Wooden, sure. They wouldn't want to provide the girls with breakable glass that could be used as a weapon. "I was coughing. That's why he brought me a drink. I heard horses outside and peeked out. This time there were two Chinese men, the Indian or Arab, and a white man. The doctor let them in.

"They talked loudly in the hall in English, and I lay back in my bed. It’s depressing looking out of the bars that block those windows and knowing you’ll leave on a stretcher. I thought those were my last glimpses at life." She let out a shaky sigh. Her teacup empty, she set it on its coaster.

"They entered my room without the doctor. The Indian man’s English sounds different, more like how the British visiting San Francisco speak. I’ve serviced a few. He tossed aside my blankets and pushed up my skirt. One of the Chinese men laughed when I struggled. 'What are you doing?' he said to me. 'Lots of men have seen your pussy!'

"The other guard spoke gently. He called the Indian man a doctor and said he needed to check my condition. That doctor looked, then pulled my skirt down. The men talked in English. The white man is not very tall. Normal for a white man, though, with dark hair and a Van Dyke beard." She traced the style on her face.

"That must have been an uncomfortable encounter," said Creed.

"Not compared to my life before." She shook her head and, for the first time, Creed heard her laugh.

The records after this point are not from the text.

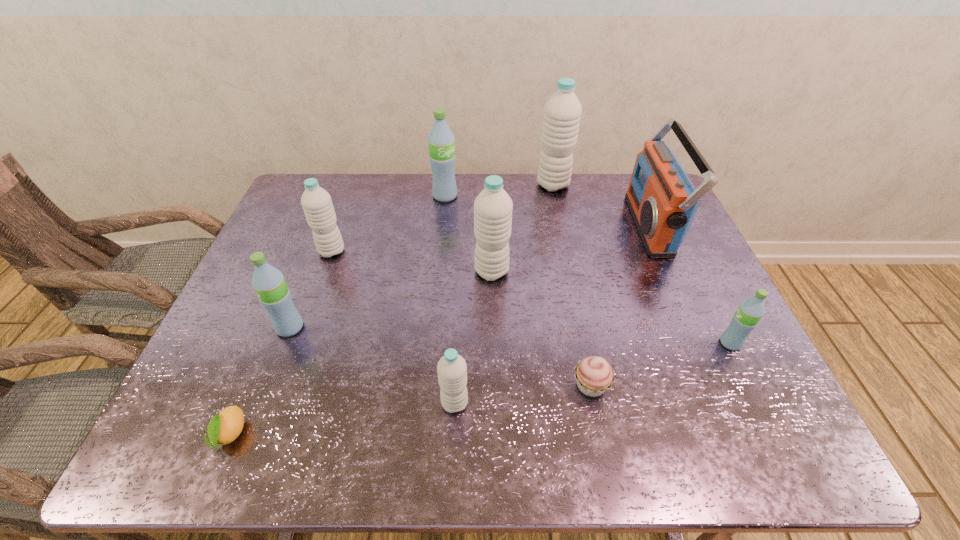 This screenshot has width=960, height=540. What are the coordinates of `object that can be found as the fifth closest to the cupcake` in the screenshot? It's located at (274, 294).

Find the location of a particular element. The height and width of the screenshot is (540, 960). water bottle that can be found as the fourth closest to the leftmost white water bottle is located at coordinates (452, 370).

Locate which water bottle ranks third in proximity to the third smallest white water bottle. Please provide its 2D coordinates. Your answer should be formatted as a tuple, i.e. [(x, y)], where the tuple contains the x and y coordinates of a point satisfying the conditions above.

[(562, 112)]

Where is `the third closest white water bottle to the second green water bottle from left to right`? the third closest white water bottle to the second green water bottle from left to right is located at coordinates (316, 202).

Select which white water bottle appears as the second closest to the radio receiver. Please provide its 2D coordinates. Your answer should be formatted as a tuple, i.e. [(x, y)], where the tuple contains the x and y coordinates of a point satisfying the conditions above.

[(493, 207)]

Identify which green water bottle is located as the nearest to the leftmost white water bottle. Please provide its 2D coordinates. Your answer should be formatted as a tuple, i.e. [(x, y)], where the tuple contains the x and y coordinates of a point satisfying the conditions above.

[(274, 294)]

The width and height of the screenshot is (960, 540). I want to click on green water bottle that is the closest to the cupcake, so click(745, 319).

The image size is (960, 540). I want to click on free space that satisfies the following two spatial constraints: 1. on the front side of the leftmost white water bottle; 2. on the right side of the fifth water bottle from left to right, so click(324, 272).

Locate an element on the screen. The image size is (960, 540). vacant space that satisfies the following two spatial constraints: 1. on the front side of the cupcake; 2. on the right side of the third white water bottle from left to right is located at coordinates (494, 386). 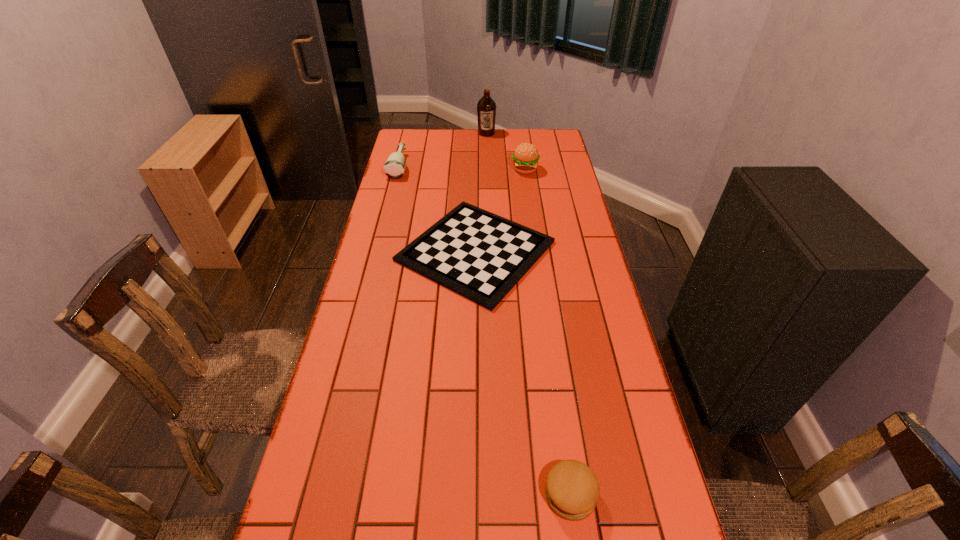 I want to click on vacant area between the second tallest object and the fourth farthest object, so click(x=500, y=210).

Identify the location of free area in between the farthest object and the shortest object. (481, 192).

At what (x,y) coordinates should I click in order to perform the action: click on free spot between the farthest object and the farther hamburger. Please return your answer as a coordinate pair (x, y). Looking at the image, I should click on (505, 151).

Choose which object is the fourth nearest neighbor to the bottle. Please provide its 2D coordinates. Your answer should be formatted as a tuple, i.e. [(x, y)], where the tuple contains the x and y coordinates of a point satisfying the conditions above.

[(572, 490)]

Find the location of a particular element. The height and width of the screenshot is (540, 960). object that stands as the second closest to the taller hamburger is located at coordinates coord(486,108).

You are a GUI agent. You are given a task and a screenshot of the screen. Output one action in this format:
    pyautogui.click(x=<x>, y=<y>)
    Task: Click on the free spot that satisfies the following two spatial constraints: 1. on the front side of the bottle; 2. on the left side of the second tallest object
    This screenshot has width=960, height=540.
    Given the screenshot: What is the action you would take?
    pyautogui.click(x=398, y=170)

"The white man stared hard at the Chinese men. They ignored him. The Indian and the others talked for a few minutes in English. The white man must have been in charge. Typical here. He pointed at me. The Indian waved his hands. He seemed angry. Then they left and shut the door.

"I waited. Sometimes people leave and come right back. When no one did, I got up and listened. The hospital walls are thin like dollars. I hoped the tong men would speak to each other and they did, while the others rattled on and on in English. The tong men stepped away, but I had no trouble understanding them.”

Creed set the notebook and pencil on the coffee table. Moreno, too, stared in rapt attention at Juan.

"Did they say what they had planned for you?”

"No. They talked about a man who was pleased with one woman from the hospital. They said she willingly did some of the dirtier sex acts with him. They laughed because he's a Catholic priest. No, a bishop."

Creed leaned forward, arms on his legs. He clenched his fists. "Did they say his name?"

She leaned her forehead on her hand, shut her eyes, and rocked in the chair. After half a minute, she said in her thick Cantonese accent, "Ivan Graham."

"Obispo Graham?" Guillermo gasped and made the sign of the cross.

"I'm sure he wouldn’t want that information to come out," said Creed.

Guillermo shook his head. "No Señor, he wouldn’t."

"They said it was a shame Sun Jing escaped. They said this angered the spice woman. She's their new madam."

Feng asked her a question and translated her answer. "They use 'the spice woman' like a name. That's Xiangliào Furén in Chinese."

"Who's she prostituting them to?" Creed asked.

"Men with influence or money. White men," Feng translated.

"Why white men?"

"We rarely service any others," said Juan. "Most of the Chinese men here, especially those with wealth, would rather bed white women. White men make up most of the customers who want Chinese girls."

"They want what they don't get at home?" Creed asked.

"Yes," said Feng. Juan looked at him with a curious expression, so Feng translated for her. She nodded emphatically.

"Thank you," Creed stood and gave her a bow. She stood as well, stifled a cough, and bowed back. "Looks like I have a bishop to interrogate."